*** EXTRACTED RECORDS ***

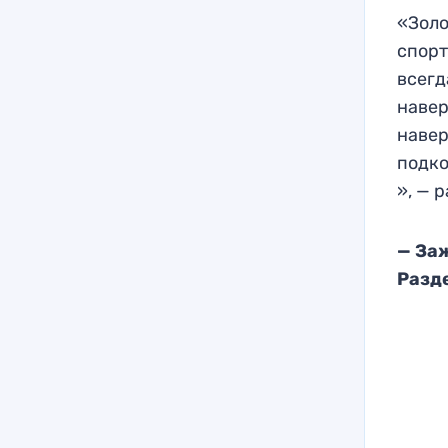
«Золо
спорт
всегд
навер
навер
подко
», — 
— За
Разд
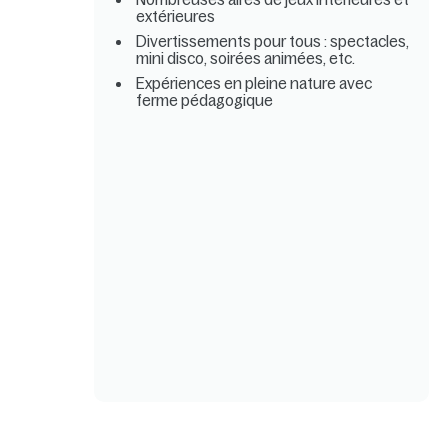
extérieures
Divertissements pour tous : spectacles,
mini disco, soirées animées, etc.
Expériences en pleine nature avec
ferme pédagogique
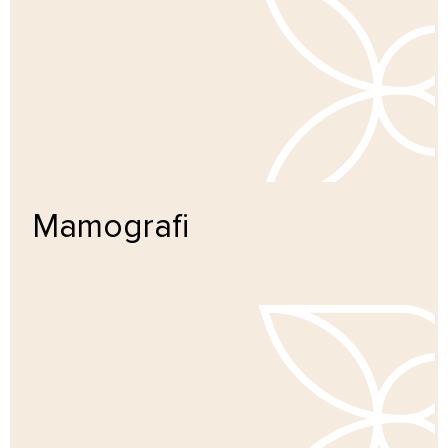
Mamografi
Pelajari lebih lanjut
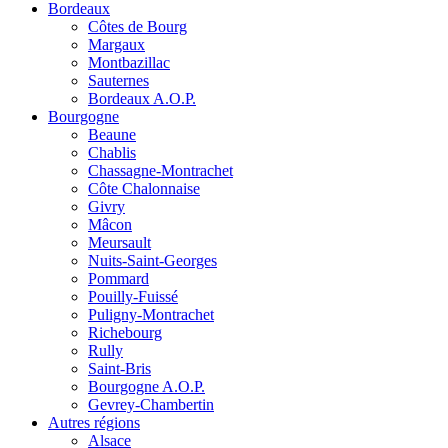
Bordeaux
Côtes de Bourg
Margaux
Montbazillac
Sauternes
Bordeaux A.O.P.
Bourgogne
Beaune
Chablis
Chassagne-Montrachet
Côte Chalonnaise
Givry
Mâcon
Meursault
Nuits-Saint-Georges
Pommard
Pouilly-Fuissé
Puligny-Montrachet
Richebourg
Rully
Saint-Bris
Bourgogne A.O.P.
Gevrey-Chambertin
Autres régions
Alsace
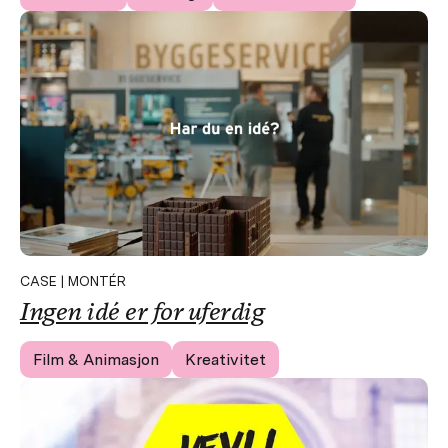
CASE | MONTÉR
Ingen idé er for uferdig
Film & Animasjon
Kreativitet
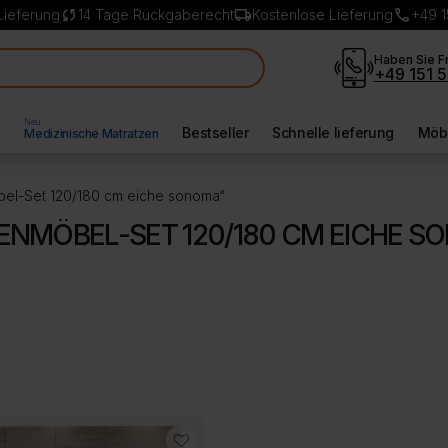
sync
local_shipping
call
Lieferung
14 Tage Rückgaberecht
Kostenlose Lieferung
+49 1
Haben Sie F
+49 151 5
Neu
l
Bestseller
Schnelle lieferung
Möbe
Medizinische Matratzen
bel-Set 120/180 cm eiche sonoma“
NMÖBEL-SET 120/180 CM EICHE 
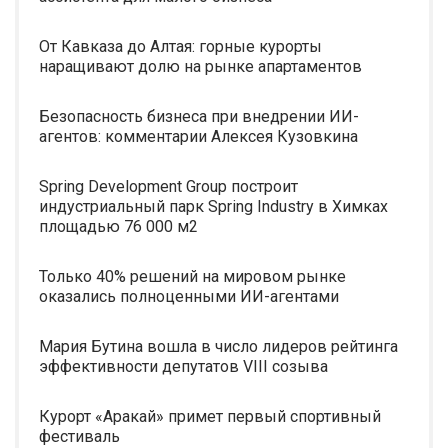
От Кавказа до Алтая: горные курорты
наращивают долю на рынке апартаментов
Безопасность бизнеса при внедрении ИИ-
агентов: комментарии Алексея Кузовкина
Spring Development Group построит
индустриальный парк Spring Industry в Химках
площадью 76 000 м2
Только 40% решений на мировом рынке
оказались полноценными ИИ-агентами
Мария Бутина вошла в число лидеров рейтинга
эффективности депутатов VIII созыва
Курорт «Аракай» примет первый спортивный
фестиваль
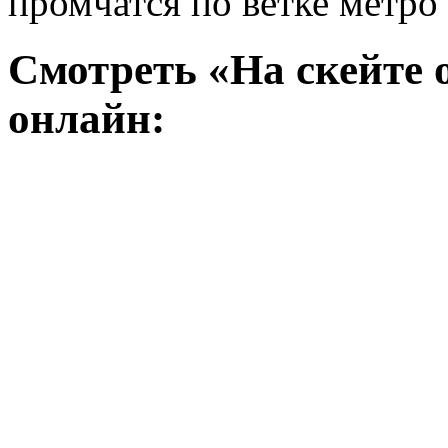
промчатся по ветке метро 
Смотреть «На скейте о
онлайн:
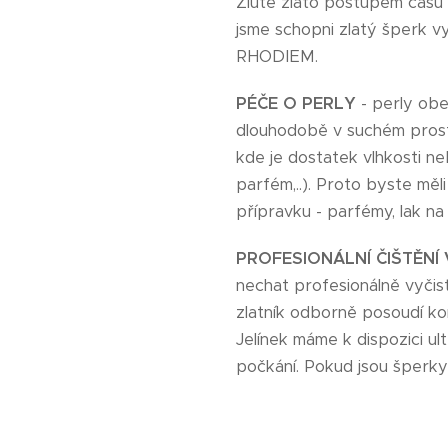
Žluté zlato postupem času t
jsme schopni zlatý šperk vyč
RHODIEM.
PÉČE O PERLY
- perly obe
dlouhodobě v suchém prostř
kde je dostatek vlhkosti neb
parfém,..). Proto byste mě
přípravku - parfémy, lak na 
PROFESIONÁLNÍ ČIŠTĚNÍ 
nechat profesionálně vyčis
zlatník odborně posoudí ko
Jelínek máme k dispozici ul
počkání. Pokud jsou šperky 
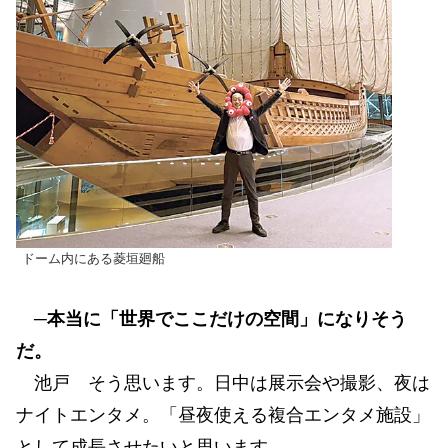
ドーム内にある菱垣廻船
─本当に「世界でここだけの空間」になりそう
だ。
池戸 そう思います。日中は展示会や撮影、夜は
ナイトエンタメ。「昼夜使える複合エンタメ施設」
として成長させたいと思います。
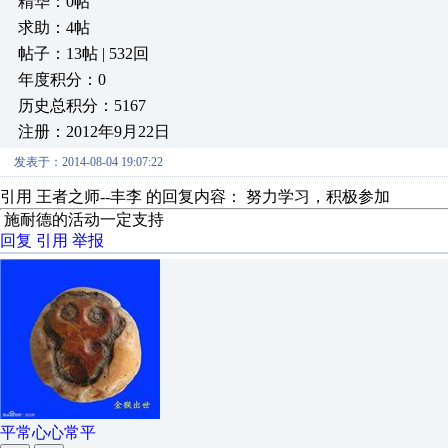
精华：0帖
求助：4帖
帖子：13帖 | 532回
年度积分：0
历史总积分：5167
注册：2012年9月22日
发表于：2014-08-04 19:07:22
引用 王者之师--丰李 的回复内容： 努力学习，积极参加
施耐德的活动一定支持
回复
引用
举报
平常心心常平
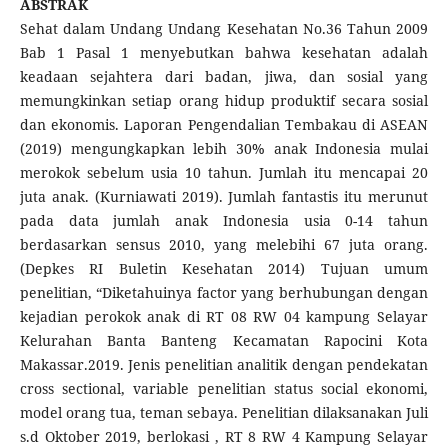
ABSTRAK
Sehat dalam Undang Undang Kesehatan No.36 Tahun 2009
Bab 1 Pasal 1 menyebutkan bahwa kesehatan adalah
keadaan sejahtera dari badan, jiwa, dan sosial yang
memungkinkan setiap orang hidup produktif secara sosial
dan ekonomis. Laporan Pengendalian Tembakau di ASEAN
(2019) mengungkapkan lebih 30% anak Indonesia mulai
merokok sebelum usia 10 tahun. Jumlah itu mencapai 20
juta anak. (Kurniawati 2019). Jumlah fantastis itu merunut
pada data jumlah anak Indonesia usia 0-14 tahun
berdasarkan sensus 2010, yang melebihi 67 juta orang.
(Depkes RI Buletin Kesehatan 2014) Tujuan umum
penelitian, “Diketahuinya factor yang berhubungan dengan
kejadian perokok anak di RT 08 RW 04 kampung Selayar
Kelurahan Banta Banteng Kecamatan Rapocini Kota
Makassar.2019. Jenis penelitian analitik dengan pendekatan
cross sectional, variable penelitian status social ekonomi,
model orang tua, teman sebaya. Penelitian dilaksanakan Juli
s.d Oktober 2019, berlokasi , RT 8 RW 4 Kampung Selayar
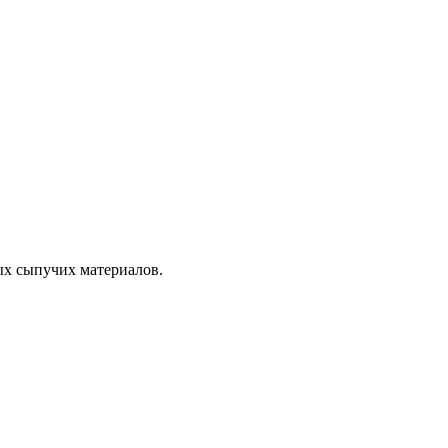
ых сыпучих материалов.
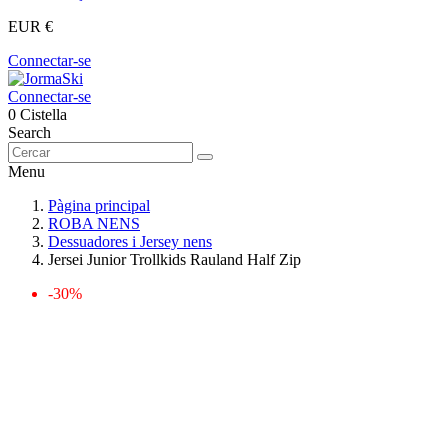
EUR €
Connectar-se
Connectar-se
0
Cistella
Search
Menu
Pàgina principal
ROBA NENS
Dessuadores i Jersey nens
Jersei Junior Trollkids Rauland Half Zip
-30%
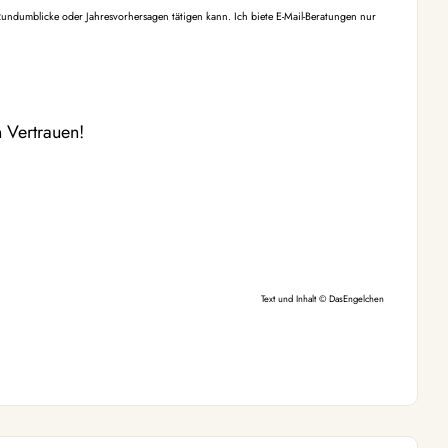
e Rundumblicke oder Jahresvorhersagen tätigen kann. Ich biete E-Mail-Beratungen nur
 Vertrauen!
Text und Inhalt © DasEngelchen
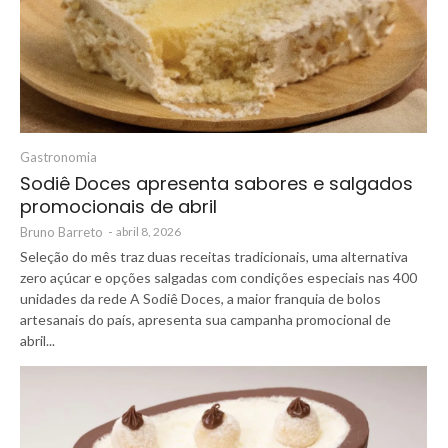
Gastronomia
Sodiê Doces apresenta sabores e salgados
promocionais de abril
Bruno Barreto
-
abril 8, 2026
Seleção do mês traz duas receitas tradicionais, uma alternativa
zero açúcar e opções salgadas com condições especiais nas 400
unidades da rede A Sodiê Doces, a maior franquia de bolos
artesanais do país, apresenta sua campanha promocional de
abril...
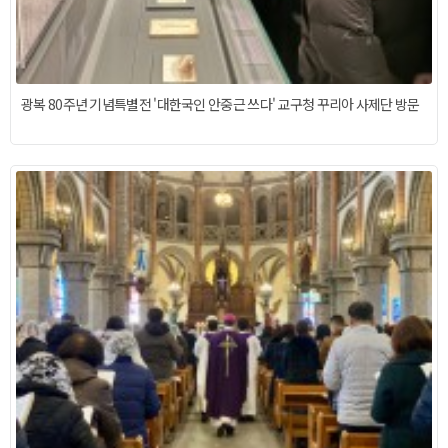
광복 80주년 기념특별전 '대한국인 안중근 쓰다' 교구청 꾸리아 사제단 방문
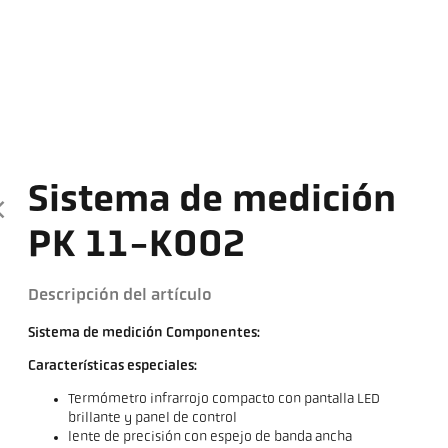
Sistema de medición
PK 11-K002
Descripción del artículo
Sistema de medición Componentes:
Características especiales:
Termómetro infrarrojo compacto con pantalla LED
brillante y panel de control
lente de precisión con espejo de banda ancha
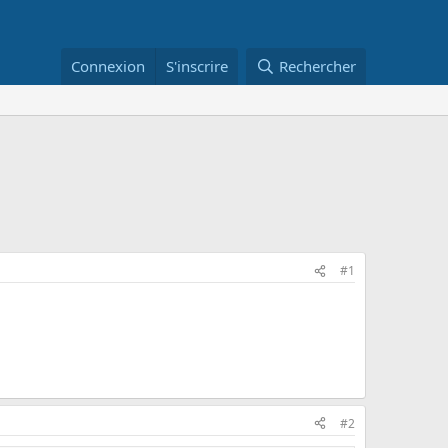
Connexion
S'inscrire
Rechercher
#1
#2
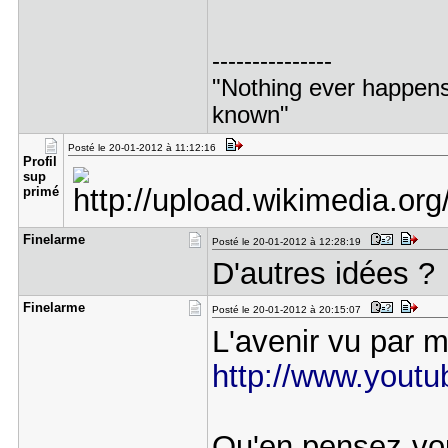
---------------
"Nothing ever happens 
known"
Posté le 20-01-2012 à 11:12:16
Profil
sup​
primé
Finelarme
Posté le 20-01-2012 à 12:28:19
D'autres idées ?
Finelarme
Posté le 20-01-2012 à 20:15:07
L'avenir vu par m
http://www.yout
Qu'en pensez-vo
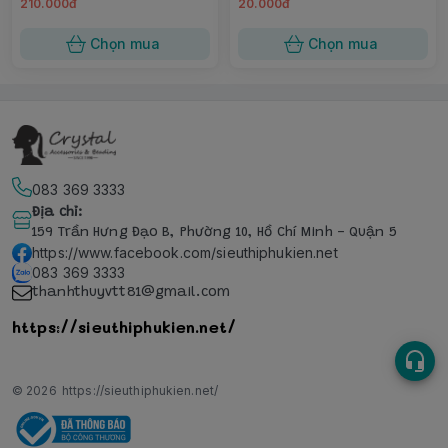
210.000đ
20.000đ
Chọn mua
Chọn mua
083 369 3333
Địa chỉ
:
159 Trần Hưng Đạo B, Phường 10, Hồ Chí Minh - Quận 5
https://www.facebook.com/sieuthiphukien.net
083 369 3333
thanhthuyvtt81@gmail.com
https://sieuthiphukien.net/
© 2026
https://sieuthiphukien.net/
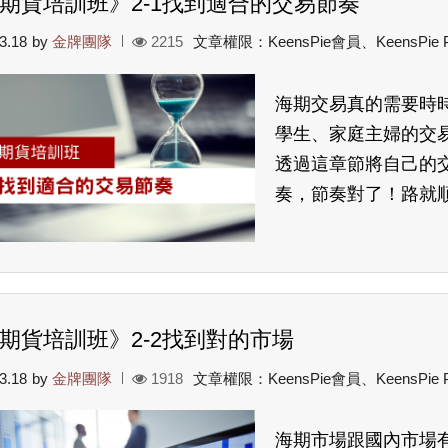
期貨培訓班》2-1找到適合的交易節奏
3.18
by
金牌團隊
2215
文章權限：KeensPie會員、KeensPie
海期交易真的需要時
學生、家庭主婦的交
透過這章節將自己的
奏，節奏對了！路就
期貨培訓班》2-2找到對的市場
3.18
by
金牌團隊
1918
文章權限：KeensPie會員、KeensPie
海期市場跟國內市場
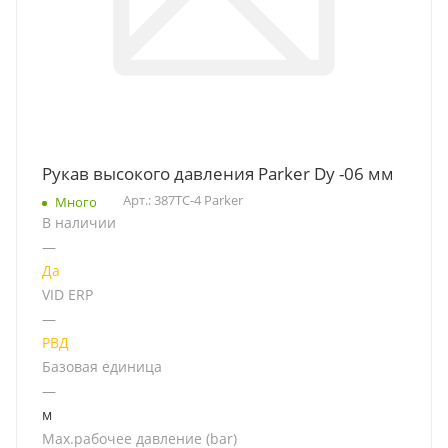
Рукав высокого давления Parker Dу -06 мм
Арт.: 387TC-4 Parker
Много
В наличии
—
Да
VID ERP
—
РВД
Базовая единица
—
м
Мах.рабочее давление (bar)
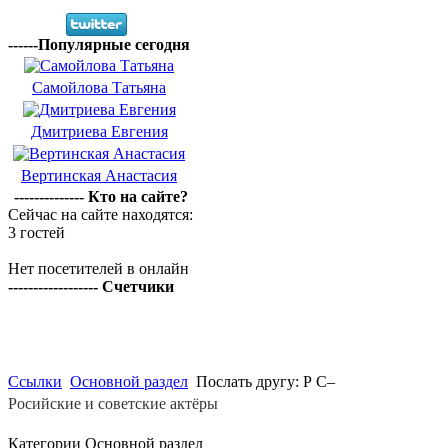
------Популярные сегодня
Самойлова Татьяна
Дмитриева Евгения
Вертинская Анастасия
-------------- Кто на сайте?
Сейчас на сайте находятся:
3 гостей
Нет посетителей в онлайн
------------------ Счетчики
Ссылки
Основной раздел
Послать другу: Р С–
Росийские и советские актёры
Категории Основной раздел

***

WHAT THIS TASK INVOLVES: From the entries, copy every line in which the string "рынке" can be found.

TASK RESPONSE:
наращивают долю на рынке апартаментов
Только 40% решений на мировом рынке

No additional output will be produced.